Spots Global Cancer Trial Database for Amifampridine Phosphate for the Treatment of Congenital Myasthenic Syndromes

The following info and data is provided "as is" to help patients around the globe.
We do not endorse or review these studies in any way.

Trial Identification

Brief Title: Amifampridine Phosphate for the Treatment of Congenital Myasthenic Syndromes

Official Title: A Phase 3, Double-blind, Outpatient Crossover Study to Evaluate the Efficacy and Safety of Amifampridine Phosphate (3,4 Diaminopyridine Phosphate) in Patients With Congenital Myasthenic Syndromes (CMS)

Study ID: NCT02562066

Conditions

Myasthenic Syndromes, Congenital

Interventions

amifampridine phosphate

Placebo

Study Description

Brief Summary: This randomized, double-blind, controlled, outpatient two-period, two-treatment crossover study is designed to evaluate the efficacy and safety of amifampridine phosphate in patients (ages 2 and above) diagnosed with certain genetic subtypes of CMS and demonstrated open label (amifampridine phosphate) or history of sustained amifampridine benefit from treatment.

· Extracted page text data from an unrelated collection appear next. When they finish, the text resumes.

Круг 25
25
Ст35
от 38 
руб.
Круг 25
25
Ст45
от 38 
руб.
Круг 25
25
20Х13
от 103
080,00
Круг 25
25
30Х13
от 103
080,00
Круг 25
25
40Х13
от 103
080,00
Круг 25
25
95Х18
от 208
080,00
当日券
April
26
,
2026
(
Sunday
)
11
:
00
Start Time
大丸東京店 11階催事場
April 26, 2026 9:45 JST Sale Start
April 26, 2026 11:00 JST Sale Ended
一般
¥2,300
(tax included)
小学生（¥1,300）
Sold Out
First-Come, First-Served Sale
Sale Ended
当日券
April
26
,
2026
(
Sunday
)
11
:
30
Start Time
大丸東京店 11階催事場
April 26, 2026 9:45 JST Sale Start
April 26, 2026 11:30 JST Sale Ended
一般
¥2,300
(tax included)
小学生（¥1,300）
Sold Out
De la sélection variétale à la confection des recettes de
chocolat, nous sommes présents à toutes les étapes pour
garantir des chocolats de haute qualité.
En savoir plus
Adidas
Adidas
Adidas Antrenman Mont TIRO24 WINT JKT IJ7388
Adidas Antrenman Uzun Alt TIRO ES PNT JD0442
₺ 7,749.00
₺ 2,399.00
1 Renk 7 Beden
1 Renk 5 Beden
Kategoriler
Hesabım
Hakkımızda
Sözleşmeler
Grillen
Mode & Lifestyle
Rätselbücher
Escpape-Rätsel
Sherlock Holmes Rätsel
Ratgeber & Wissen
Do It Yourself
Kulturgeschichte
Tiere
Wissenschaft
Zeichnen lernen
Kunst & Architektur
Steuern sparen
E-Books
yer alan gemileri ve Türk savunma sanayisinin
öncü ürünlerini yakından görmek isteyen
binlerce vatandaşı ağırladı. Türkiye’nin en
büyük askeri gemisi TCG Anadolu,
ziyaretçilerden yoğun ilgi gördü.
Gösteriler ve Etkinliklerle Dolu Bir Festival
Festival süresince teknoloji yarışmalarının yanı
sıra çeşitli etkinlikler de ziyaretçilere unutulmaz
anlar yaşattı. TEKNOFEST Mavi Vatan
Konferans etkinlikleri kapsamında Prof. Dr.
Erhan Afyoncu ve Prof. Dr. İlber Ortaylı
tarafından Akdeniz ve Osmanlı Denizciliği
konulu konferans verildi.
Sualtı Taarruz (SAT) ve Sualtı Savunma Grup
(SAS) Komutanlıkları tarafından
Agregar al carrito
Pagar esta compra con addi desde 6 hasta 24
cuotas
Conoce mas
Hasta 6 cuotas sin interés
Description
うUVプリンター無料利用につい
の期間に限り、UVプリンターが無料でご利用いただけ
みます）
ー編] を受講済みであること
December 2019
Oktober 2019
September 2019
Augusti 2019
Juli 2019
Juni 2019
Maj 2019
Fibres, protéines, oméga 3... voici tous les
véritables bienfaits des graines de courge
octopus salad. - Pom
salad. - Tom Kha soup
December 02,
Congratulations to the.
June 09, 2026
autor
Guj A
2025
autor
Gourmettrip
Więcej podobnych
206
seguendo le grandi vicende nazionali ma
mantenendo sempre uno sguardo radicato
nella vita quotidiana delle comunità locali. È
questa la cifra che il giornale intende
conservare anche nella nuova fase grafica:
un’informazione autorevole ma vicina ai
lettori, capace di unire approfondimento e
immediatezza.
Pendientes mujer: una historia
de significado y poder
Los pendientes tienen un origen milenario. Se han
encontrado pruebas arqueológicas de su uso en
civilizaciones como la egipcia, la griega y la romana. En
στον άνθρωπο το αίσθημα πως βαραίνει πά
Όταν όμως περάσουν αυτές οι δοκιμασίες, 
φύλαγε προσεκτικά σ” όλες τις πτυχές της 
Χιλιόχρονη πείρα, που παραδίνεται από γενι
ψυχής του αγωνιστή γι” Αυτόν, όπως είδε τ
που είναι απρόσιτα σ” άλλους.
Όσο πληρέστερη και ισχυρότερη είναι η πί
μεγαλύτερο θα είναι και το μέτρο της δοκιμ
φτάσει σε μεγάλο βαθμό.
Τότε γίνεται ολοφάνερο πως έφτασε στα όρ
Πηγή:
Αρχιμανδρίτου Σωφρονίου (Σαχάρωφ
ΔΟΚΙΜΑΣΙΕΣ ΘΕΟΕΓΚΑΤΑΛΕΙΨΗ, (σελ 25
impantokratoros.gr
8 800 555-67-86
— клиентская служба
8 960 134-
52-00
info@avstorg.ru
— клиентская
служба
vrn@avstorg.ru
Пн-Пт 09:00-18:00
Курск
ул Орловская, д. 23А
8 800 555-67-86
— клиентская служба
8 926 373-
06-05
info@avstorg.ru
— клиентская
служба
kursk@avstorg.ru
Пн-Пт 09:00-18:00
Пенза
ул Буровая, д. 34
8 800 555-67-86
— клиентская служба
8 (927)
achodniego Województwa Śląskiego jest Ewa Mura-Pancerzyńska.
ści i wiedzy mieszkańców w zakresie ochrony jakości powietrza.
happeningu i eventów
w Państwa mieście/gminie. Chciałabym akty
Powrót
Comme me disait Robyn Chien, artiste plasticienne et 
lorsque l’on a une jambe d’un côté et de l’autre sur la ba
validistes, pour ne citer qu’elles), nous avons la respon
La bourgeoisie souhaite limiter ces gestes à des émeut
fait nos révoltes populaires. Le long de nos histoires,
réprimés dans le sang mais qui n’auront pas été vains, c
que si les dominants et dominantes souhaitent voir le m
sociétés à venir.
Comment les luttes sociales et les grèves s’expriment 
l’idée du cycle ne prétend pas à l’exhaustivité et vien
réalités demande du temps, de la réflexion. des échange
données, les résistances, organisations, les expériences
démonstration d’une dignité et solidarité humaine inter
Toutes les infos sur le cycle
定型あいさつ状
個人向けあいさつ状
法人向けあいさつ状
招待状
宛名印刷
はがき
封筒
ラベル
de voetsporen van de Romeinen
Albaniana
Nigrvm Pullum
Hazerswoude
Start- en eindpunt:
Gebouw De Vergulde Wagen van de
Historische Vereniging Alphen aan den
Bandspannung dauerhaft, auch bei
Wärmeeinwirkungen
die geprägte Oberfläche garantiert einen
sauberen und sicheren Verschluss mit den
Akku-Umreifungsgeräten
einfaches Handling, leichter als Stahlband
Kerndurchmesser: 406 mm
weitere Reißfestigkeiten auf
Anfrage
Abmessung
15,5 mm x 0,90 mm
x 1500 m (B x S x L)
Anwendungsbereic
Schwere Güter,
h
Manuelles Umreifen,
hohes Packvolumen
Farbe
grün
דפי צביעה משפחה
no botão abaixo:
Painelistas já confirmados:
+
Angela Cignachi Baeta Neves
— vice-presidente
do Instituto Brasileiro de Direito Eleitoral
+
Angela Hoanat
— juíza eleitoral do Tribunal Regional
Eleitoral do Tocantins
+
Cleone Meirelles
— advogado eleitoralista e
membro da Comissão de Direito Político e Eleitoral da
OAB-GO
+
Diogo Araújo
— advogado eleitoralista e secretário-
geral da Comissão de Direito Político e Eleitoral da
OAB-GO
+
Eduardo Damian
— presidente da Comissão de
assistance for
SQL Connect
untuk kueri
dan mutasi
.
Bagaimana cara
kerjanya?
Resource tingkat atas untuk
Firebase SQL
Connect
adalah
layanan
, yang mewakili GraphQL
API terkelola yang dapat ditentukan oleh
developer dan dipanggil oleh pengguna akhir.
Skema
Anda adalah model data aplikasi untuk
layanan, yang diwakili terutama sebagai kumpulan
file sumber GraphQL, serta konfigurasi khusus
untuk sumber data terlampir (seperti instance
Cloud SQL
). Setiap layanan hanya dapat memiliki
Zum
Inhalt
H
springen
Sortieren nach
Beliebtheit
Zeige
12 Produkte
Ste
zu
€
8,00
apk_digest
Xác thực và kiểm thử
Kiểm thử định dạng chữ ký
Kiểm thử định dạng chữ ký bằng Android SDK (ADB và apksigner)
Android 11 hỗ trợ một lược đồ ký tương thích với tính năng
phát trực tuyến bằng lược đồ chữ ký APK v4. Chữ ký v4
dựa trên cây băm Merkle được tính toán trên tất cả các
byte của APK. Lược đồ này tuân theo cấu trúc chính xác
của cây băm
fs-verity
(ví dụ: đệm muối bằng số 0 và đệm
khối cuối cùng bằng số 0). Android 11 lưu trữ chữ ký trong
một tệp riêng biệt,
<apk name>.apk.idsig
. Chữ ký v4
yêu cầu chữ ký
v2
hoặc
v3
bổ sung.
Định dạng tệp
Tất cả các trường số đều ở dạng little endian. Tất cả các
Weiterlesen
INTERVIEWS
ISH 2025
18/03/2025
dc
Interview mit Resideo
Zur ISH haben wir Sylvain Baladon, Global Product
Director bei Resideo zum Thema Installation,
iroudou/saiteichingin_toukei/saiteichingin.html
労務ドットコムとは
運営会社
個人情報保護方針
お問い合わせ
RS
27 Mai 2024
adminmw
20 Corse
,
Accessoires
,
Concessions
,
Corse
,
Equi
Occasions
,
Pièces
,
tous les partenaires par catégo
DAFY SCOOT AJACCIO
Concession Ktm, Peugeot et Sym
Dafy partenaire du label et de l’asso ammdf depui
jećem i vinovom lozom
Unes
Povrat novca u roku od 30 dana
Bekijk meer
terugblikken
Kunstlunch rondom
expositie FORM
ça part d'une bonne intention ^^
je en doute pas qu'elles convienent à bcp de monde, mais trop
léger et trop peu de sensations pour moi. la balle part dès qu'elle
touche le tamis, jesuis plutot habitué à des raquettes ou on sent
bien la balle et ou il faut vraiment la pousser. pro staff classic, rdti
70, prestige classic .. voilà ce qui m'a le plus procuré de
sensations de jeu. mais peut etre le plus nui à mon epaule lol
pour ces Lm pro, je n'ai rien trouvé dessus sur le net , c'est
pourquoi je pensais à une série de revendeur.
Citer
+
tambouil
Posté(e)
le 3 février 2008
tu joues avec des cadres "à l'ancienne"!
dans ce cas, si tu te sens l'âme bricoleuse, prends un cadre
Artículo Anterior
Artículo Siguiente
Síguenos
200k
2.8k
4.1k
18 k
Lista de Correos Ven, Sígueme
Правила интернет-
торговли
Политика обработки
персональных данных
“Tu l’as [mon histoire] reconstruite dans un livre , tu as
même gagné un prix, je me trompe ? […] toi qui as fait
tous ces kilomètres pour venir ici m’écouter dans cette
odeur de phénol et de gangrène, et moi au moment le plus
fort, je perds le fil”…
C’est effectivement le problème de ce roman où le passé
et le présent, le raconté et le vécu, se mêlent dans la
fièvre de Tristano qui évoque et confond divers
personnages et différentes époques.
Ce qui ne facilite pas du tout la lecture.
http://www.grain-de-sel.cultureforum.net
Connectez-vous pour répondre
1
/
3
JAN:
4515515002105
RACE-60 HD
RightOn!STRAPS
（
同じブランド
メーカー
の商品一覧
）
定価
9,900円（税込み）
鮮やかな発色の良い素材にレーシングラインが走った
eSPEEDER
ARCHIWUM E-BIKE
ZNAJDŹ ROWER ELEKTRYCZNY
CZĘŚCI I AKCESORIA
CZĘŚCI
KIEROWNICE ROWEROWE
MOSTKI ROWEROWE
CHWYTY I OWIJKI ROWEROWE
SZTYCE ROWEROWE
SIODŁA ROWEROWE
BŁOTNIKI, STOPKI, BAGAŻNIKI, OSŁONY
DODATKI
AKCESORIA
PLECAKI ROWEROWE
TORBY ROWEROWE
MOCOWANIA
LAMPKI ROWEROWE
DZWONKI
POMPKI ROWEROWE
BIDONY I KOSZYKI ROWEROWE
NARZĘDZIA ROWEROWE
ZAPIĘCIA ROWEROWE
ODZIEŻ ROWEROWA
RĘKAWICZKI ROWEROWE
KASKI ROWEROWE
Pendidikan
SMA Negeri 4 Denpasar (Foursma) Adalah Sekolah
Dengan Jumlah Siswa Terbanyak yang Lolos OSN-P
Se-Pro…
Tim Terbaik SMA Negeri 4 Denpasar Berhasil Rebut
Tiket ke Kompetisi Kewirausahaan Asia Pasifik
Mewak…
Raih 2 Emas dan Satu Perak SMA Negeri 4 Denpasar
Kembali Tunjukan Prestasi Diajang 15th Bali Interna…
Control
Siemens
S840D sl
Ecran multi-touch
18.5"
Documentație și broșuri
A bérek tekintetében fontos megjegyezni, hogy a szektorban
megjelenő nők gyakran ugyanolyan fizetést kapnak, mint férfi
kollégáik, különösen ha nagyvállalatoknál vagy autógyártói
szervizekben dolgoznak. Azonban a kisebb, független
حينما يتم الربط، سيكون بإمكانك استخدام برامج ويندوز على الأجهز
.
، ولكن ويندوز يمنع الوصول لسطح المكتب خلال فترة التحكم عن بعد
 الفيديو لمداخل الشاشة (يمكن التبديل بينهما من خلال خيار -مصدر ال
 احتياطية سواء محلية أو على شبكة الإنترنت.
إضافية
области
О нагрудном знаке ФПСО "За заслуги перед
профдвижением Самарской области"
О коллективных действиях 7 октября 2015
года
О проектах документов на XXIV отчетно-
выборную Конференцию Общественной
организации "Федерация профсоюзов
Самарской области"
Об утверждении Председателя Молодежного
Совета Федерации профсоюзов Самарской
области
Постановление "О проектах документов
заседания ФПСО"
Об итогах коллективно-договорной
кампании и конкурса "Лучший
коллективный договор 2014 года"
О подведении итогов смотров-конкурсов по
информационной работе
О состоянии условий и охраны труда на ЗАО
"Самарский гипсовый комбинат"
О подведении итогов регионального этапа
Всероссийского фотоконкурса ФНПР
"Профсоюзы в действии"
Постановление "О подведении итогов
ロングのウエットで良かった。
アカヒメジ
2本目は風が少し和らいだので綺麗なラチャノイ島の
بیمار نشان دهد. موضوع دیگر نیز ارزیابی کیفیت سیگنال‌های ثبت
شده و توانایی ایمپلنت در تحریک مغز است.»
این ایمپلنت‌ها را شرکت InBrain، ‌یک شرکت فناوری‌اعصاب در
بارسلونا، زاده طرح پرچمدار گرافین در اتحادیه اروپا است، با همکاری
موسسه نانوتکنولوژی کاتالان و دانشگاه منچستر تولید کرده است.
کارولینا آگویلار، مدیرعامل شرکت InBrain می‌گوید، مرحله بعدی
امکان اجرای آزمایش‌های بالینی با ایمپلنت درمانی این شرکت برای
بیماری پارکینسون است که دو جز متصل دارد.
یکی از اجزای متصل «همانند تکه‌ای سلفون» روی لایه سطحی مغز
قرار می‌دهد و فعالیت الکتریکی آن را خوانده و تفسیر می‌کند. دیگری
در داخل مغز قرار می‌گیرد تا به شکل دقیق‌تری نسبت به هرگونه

Detailed Description: Each patient will participate in an open-label unblinded drug escalation/treatment run-in phase for up to 4 weeks until stable dose and frequency of amifampridine phosphate is achieved for 7 days. After this phase, blinded treatment effect will be assessed in a randomized fashion of continuation or cessation of drug (Placebo) starting with Period I (duration 7 days). Following experimental Period 1, patients will be returned to the stable dose administered at the end of the open-label run-in period for approximately 2 weeks, followed by cross over treatment in Period 2 dosing for 7 days. After completion of Period 2, patients will be eligible for expanded access with restoration of open-label amifampridine phosphate at the same dose and frequency as established in the run in phase of the study.